TL;DR: I built Ironpad, a local-first, file-based project & knowledge management system using Rust, Vue 3, and AI-assisted development in about 2 days. The code is open source, Here's how it went.
What is Ironpad?
Ironpad is a personal project management and note-taking system where files are the database. Every note, task, and project is a plain Markdown file with YAML frontmatter. No cloud, no vendor lock-in, no proprietary formats.

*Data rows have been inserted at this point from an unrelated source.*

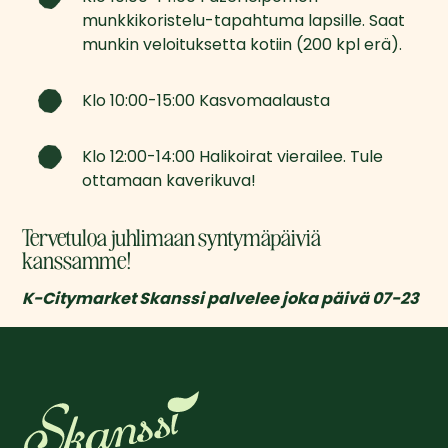
munkkikoristelu-tapahtuma lapsille. Saat 
munkin veloituksetta kotiin (200 kpl erä).
Klo 10:00-15:00 Kasvomaalausta
Klo 12:00-14:00 Halikoirat vierailee. Tule 
ottamaan kaverikuva!
Tervetuloa juhlimaan syntymäpäiviä
kanssamme!
K-Citymarket Skanssi palvelee joka päivä 07-23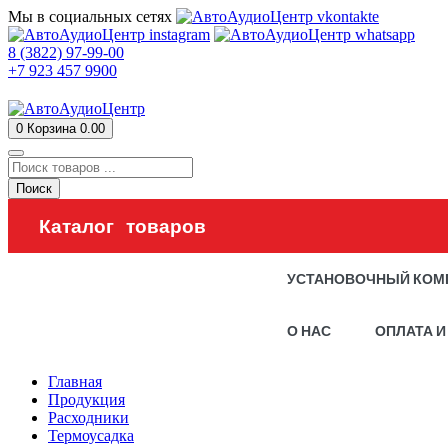
Мы в социальных сетях
8 (3822) 97-99-00
+7 923 457 9900
0
Корзина
0.00
Поиск
Каталог товаров
УСТАНОВОЧНЫЙ КОМ
О НАС
ОПЛАТА И
Главная
Продукция
Расходники
Термоусадка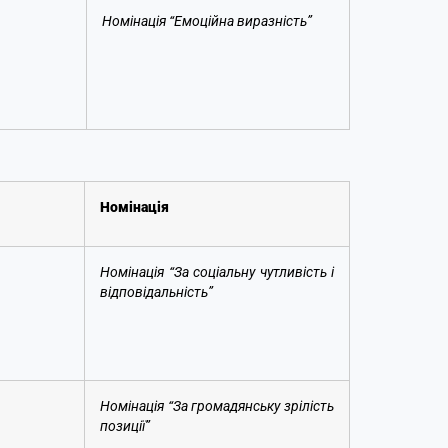
Номінація “Емоційна виразність”
Номінація
Номінація “За соціальну чутливість і
відповідальність”
Номінація “За громадянську зрілість
позиції”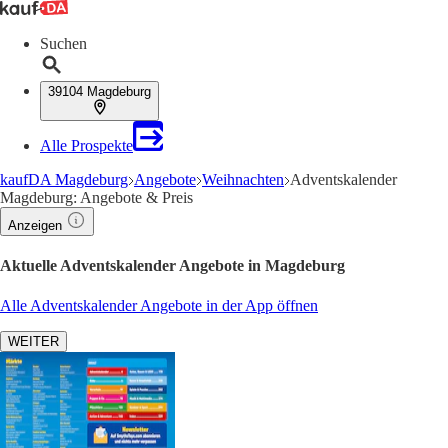
Suchen
39104 Magdeburg
Alle Prospekte
kaufDA Magdeburg
Angebote
Weihnachten
Adventskalender
Magdeburg: Angebote & Preis
Anzeigen
Aktuelle Adventskalender Angebote in Magdeburg
Alle Adventskalender Angebote in der App öffnen
WEITER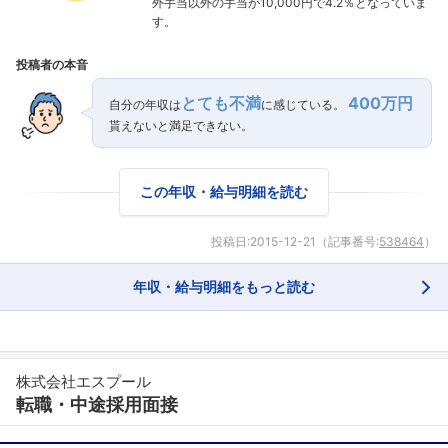
外手当以外の手当が10,000円で4.2％となっていま
す。
投稿者の本音
とても不満
400万円
自分の年収は
に感じている。
貰えないと満足できない。
この年収・給与明細を読む
投稿日:
2015-12-21
（記事番号:
538464
）
年収・給与明細をもっと読む
株式会社エスプール
転職・中途採用面接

You can edit your data in Ironpad's browser UI, or open the same files in VS Code, Obsidian, Vim, whatever you prefer. Changes sync in real-time via WebSocket. Everything is versioned automatically with Git.
Key features:
- WYSIWYG Markdown editor (Milkdown, ProseMirror-based) with formatting toolbar
- Project management with tasks, subtasks, tags, due dates, and recurrence
- Calendar view with color-coded task urgency
- Dashboard showing all projects with active task summaries
- Git integration — auto-commit, diff viewer, push/fetch, conflict detection
- Real-time sync — edit in VS Code, see changes instantly in the browser
- Full-text search powered by ripgrep (Ctrl+K)

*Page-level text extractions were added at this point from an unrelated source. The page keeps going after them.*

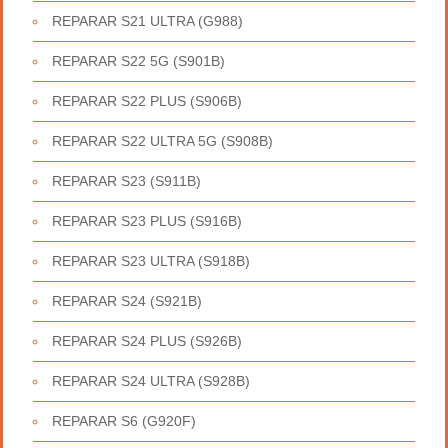
REPARAR S21 ULTRA (G988)
REPARAR S22 5G (S901B)
REPARAR S22 PLUS (S906B)
REPARAR S22 ULTRA 5G (S908B)
REPARAR S23 (S911B)
REPARAR S23 PLUS (S916B)
REPARAR S23 ULTRA (S918B)
REPARAR S24 (S921B)
REPARAR S24 PLUS (S926B)
REPARAR S24 ULTRA (S928B)
REPARAR S6 (G920F)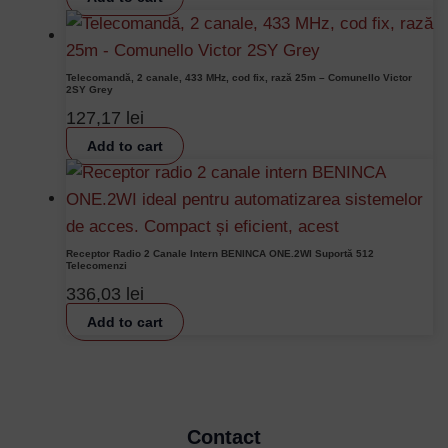
Telecomandă, 2 canale, 433 MHz, cod fix, rază 25m – Comunello Victor
2SY Grey
127,17
lei
Add to cart
Receptor Radio 2 Canale Intern BENINCA ONE.2WI Suportă 512
Telecomenzi
336,03
lei
Add to cart
Contact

- Dark theme by default, 5 MB binary, ~20 MB RAM, sub-second startup
GitHub: github.com/OlaProeis/ironPad
The Tech Stack
| Layer | Technology | Why |
|---|---|---|
| Backend | Rust + Axum 0.8 + Tokio | Performance, safety, tiny binary |
| Frontend | Vue 3 + Vite + TypeScript | Composition API, fast dev experience |
| Editor | Milkdown (ProseMirror) | WYSIWYG markdown rendering |
| State | Pinia | Clean, minimal state management |
| Data | Markdown + YAML frontmatter | Human-readable, editor-agnostic |
| Version Control | Git (via git2 crate) | Automatic history for everything |
| Search | ripgrep | Battle-tested, sub-100ms results |
| Real-time | WebSocket | Instant sync with external editors |
Why Rust instead of Electron?
This was a deliberate choice. Here's the comparison:
| Electron App | Ironpad (Rust) | |
|---|---|---|
| Bundle size | 150–300 MB | ~5 MB |
| RAM usage | 200–500 MB | ~20 MB |
| Startup | 2–5 seconds | < 500ms |
| Browser | Bundled Chromium | Your system browser |
| Distribution | Complex installer | Single executable |
Every user already has a browser. Why bundle another one?

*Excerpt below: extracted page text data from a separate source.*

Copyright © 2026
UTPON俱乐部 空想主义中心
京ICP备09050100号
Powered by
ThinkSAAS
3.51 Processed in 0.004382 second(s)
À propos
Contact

The Rust backend serves an API, the Vue frontend runs in whatever browser you already use. Double-click the executable, it opens your browser, you're working. That's it.
The Development Process: Built With AI
Here's where it gets interesting. Ironpad was built entirely using AI-assisted development. Not just autocomplete, the architecture, the PRD, the implementation, the debugging. All of it.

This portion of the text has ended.